The citizen Tree Board is currently low on active members, and the Volunteer City Forester of some years is retiring from duty, so the present provides a good opportunity for change and revitalization.
The Tree Board has been hands-on, performing not only a policy and guidance function but assisting with planting trees and performing training pruning of young trees and similar activities.
Board members do not need to be technically trained but must be active, attend meetings regularly and be motivated by civic duty and a love of trees and the local environment.

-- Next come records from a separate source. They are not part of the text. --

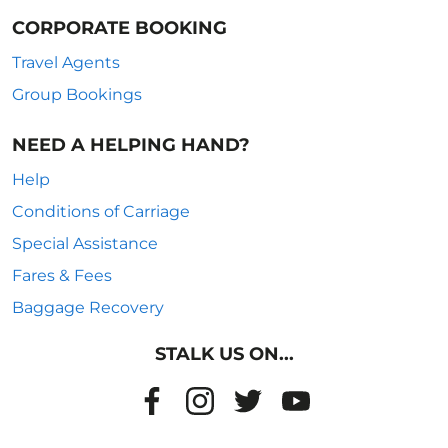
CORPORATE BOOKING
Travel Agents
Group Bookings
NEED A HELPING HAND?
Help
Conditions of Carriage
Special Assistance
Fares & Fees
Baggage Recovery
STALK US ON...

The Forester should have or be willing to acquire some basic technical forestry skills. There are ample inexpensive opportunities provided by the Wisconsin DNR and the US Forest Service for training and networking for the Board and Forester, as well as interested city employees.
CURRENT STATUS OF THE CITY OF BAYFIELD URBAN FOREST
The City of Bayfield street and park trees are in good shape from a health and diversity standpoint, and were last professionally evaluated in a report done by Bluestem Forestry in November, 2011, but a follow up professional report should be done soon.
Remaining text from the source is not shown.